Zack sat dead in the chair behind his desk. This was without a doubt the worst sight Alex had ever seen. Half his face was missing, and his remaining eye was wide open and seemed to look at her reproachfully. The blood running from his mouth had already congealed, and he held a gun in his left hand that hung down limply. Both the wall behind him and the light-colored carpet were splattered with blood.

Alex’s knees were as soft as butter, and her stomach lurched. She had triggered a catastrophe by tipping off Ringwood. She had just wanted to pull one over on Zack, Levy, and Sergio, but now she was responsible for Zack’s death! Sure the deal was as good as sealed, he had bought Whithers stock. When he heard that the deal was off, it seemed he saw no way out besides suicide. Alex fought her rising panic, overcame her disgust and horror, and looked around his desk—which, to her surprise, had been cleared out. The glass tabletop, which was usually covered in yellow post-it notes, was spick-and-span. Zack hadn’t left a suicide note, and
Alex noticed that the briefcase he always carried around with him was nowhere to be found.

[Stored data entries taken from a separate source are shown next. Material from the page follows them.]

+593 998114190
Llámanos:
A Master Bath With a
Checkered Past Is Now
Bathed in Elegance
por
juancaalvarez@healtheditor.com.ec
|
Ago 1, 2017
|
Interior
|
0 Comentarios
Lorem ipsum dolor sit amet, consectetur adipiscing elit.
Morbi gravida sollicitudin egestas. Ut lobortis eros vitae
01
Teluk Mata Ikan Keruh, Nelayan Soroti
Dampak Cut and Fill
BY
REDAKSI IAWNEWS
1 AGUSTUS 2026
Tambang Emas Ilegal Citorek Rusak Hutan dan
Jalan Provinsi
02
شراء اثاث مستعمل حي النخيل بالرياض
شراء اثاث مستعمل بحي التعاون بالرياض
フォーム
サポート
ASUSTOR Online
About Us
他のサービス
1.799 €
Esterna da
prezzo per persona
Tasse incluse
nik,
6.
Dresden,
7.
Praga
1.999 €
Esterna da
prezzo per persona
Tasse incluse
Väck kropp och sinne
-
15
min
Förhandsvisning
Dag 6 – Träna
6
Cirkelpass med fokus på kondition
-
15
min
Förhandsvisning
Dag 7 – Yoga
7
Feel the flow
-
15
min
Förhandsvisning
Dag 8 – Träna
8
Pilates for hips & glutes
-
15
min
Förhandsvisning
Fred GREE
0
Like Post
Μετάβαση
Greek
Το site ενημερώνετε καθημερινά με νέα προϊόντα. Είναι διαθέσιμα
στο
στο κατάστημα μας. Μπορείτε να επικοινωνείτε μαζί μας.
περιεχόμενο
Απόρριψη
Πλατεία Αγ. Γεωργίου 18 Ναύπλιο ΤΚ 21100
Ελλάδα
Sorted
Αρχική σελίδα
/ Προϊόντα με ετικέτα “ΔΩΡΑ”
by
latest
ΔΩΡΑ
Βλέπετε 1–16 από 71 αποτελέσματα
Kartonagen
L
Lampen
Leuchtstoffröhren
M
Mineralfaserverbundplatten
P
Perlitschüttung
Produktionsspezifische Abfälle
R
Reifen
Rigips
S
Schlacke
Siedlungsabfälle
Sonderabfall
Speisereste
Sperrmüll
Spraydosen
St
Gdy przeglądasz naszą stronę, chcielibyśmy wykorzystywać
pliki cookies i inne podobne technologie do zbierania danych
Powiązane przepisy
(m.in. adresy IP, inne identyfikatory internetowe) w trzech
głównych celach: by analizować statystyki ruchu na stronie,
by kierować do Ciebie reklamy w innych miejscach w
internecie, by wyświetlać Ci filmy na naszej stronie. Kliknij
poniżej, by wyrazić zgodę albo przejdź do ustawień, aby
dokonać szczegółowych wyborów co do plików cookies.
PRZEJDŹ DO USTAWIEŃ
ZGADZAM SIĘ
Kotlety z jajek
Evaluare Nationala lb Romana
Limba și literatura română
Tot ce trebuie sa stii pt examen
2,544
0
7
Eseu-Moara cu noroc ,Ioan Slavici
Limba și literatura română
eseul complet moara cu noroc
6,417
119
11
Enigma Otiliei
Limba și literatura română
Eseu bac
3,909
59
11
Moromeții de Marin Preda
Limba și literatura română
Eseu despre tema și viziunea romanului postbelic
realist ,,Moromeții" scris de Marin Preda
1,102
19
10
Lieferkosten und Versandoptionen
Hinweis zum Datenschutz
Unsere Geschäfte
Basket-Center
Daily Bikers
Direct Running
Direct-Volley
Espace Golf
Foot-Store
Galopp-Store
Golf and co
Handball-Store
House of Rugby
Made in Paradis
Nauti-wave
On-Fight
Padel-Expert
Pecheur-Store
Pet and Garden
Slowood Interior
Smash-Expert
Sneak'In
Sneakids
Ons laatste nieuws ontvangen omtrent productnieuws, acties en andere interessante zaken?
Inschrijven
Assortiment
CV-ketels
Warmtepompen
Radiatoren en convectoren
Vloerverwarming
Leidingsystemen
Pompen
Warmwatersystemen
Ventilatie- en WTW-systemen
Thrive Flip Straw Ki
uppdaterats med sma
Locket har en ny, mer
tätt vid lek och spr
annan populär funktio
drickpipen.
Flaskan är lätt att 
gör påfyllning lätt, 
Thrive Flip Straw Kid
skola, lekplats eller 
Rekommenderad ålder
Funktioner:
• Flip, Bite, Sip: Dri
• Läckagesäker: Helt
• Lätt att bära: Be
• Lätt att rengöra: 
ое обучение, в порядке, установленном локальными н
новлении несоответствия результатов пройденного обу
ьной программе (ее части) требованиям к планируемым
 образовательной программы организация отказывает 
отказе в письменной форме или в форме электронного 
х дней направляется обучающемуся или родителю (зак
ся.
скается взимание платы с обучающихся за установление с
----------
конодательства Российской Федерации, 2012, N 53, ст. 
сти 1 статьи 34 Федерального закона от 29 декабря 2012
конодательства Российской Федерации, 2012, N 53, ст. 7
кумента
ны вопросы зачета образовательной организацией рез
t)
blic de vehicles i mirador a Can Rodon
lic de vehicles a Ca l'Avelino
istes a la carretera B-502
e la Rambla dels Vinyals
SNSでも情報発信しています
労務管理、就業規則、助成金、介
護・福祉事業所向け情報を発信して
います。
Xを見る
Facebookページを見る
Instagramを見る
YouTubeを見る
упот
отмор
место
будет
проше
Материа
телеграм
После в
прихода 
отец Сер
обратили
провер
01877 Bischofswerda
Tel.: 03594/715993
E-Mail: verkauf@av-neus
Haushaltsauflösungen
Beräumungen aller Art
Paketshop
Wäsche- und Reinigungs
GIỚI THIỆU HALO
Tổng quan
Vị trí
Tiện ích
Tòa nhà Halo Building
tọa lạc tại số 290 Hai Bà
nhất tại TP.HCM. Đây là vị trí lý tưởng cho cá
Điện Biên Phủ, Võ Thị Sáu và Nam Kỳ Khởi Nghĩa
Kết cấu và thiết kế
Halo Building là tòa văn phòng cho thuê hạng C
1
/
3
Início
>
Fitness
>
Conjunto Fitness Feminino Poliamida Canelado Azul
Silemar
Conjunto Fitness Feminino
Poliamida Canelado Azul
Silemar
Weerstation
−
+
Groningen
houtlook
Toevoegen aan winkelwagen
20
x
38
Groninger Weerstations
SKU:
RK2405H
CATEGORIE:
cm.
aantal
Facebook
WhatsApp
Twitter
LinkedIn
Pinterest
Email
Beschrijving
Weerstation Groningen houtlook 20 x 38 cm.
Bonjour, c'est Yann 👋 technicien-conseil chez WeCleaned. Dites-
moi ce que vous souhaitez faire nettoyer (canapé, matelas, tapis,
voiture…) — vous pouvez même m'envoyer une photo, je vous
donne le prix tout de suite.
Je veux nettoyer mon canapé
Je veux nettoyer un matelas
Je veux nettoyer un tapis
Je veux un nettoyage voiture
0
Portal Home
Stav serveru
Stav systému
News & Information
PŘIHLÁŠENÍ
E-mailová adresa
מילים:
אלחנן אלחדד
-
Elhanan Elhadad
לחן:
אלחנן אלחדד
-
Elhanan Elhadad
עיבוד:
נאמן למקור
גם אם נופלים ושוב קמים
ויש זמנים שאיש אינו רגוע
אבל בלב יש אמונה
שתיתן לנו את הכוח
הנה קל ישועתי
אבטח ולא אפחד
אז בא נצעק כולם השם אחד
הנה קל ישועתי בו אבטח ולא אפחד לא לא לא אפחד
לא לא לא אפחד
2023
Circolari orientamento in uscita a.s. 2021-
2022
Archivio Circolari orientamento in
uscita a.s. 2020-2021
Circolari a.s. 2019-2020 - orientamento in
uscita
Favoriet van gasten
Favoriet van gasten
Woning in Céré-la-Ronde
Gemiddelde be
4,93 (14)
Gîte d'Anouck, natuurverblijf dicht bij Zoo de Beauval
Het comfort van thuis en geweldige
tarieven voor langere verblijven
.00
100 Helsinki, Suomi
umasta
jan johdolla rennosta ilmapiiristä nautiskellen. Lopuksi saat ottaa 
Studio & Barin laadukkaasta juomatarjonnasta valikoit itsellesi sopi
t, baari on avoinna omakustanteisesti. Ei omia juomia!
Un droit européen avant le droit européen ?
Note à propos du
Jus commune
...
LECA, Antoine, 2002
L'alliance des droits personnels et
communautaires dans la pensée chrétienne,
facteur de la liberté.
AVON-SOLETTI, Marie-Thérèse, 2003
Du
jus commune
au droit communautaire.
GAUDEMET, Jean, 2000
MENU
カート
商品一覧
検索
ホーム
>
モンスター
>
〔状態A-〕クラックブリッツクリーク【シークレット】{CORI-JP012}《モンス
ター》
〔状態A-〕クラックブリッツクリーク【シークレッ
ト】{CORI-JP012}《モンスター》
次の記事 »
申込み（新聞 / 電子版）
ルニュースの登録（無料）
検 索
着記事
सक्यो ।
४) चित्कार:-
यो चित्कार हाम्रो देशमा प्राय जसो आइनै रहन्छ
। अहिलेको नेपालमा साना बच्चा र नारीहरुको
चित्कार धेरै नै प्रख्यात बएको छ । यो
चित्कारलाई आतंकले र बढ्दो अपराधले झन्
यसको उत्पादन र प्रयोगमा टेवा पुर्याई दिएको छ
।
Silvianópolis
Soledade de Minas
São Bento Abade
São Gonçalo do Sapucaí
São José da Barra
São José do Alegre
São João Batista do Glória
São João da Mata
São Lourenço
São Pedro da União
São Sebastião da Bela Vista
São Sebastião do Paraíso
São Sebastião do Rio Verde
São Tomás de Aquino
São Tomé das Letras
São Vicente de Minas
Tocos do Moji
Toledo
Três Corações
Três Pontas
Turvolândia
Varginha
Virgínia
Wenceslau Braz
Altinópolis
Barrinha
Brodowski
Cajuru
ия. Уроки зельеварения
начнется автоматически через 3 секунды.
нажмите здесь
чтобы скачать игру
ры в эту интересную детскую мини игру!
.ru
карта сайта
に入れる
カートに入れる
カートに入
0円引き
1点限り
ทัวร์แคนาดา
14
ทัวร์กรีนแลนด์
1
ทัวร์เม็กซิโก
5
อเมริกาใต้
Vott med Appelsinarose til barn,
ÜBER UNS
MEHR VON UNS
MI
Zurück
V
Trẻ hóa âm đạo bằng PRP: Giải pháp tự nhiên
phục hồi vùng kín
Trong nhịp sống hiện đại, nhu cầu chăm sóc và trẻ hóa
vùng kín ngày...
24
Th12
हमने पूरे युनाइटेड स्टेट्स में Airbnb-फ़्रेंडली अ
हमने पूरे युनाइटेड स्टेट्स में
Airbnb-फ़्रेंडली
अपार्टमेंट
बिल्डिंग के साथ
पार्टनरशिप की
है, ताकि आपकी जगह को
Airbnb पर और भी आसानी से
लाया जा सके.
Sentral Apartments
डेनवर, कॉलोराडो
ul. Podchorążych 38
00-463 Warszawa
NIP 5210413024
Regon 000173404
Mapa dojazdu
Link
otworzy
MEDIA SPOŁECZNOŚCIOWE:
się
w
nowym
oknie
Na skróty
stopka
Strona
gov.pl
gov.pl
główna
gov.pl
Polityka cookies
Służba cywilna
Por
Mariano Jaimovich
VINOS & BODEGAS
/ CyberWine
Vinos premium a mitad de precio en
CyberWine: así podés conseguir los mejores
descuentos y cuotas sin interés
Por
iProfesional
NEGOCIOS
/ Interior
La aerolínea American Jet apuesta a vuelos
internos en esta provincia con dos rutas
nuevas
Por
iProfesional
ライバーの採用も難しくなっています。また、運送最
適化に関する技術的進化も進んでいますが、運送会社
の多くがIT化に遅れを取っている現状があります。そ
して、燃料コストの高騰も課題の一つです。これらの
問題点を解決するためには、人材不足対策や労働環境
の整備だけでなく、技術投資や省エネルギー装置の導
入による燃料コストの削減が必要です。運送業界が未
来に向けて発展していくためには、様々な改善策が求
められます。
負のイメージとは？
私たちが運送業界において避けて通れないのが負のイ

Then her gaze fell on the computer. There was a yellow light blinking, indicating that something was downloading. She forced herself not to look at the corpse, leaning over him to move the mouse. The computer started to rumble, and the cloudy sky desktop wallpaper appeared seconds later. Alex held her breath. A rotating
E
at the upper right corner of the screen indicated that there were unread e-mails on the server. She clicked on the icon to have a look.

The computer showed four unread messages. She quickly opened the e-mails and read through them. One was from a broker in San Francisco, one from a lawyer’s office in Los Angeles, and two from travel agencies in New York. Alex printed all of the messages so that she could read them later. Then she checked his outbox and sent folders.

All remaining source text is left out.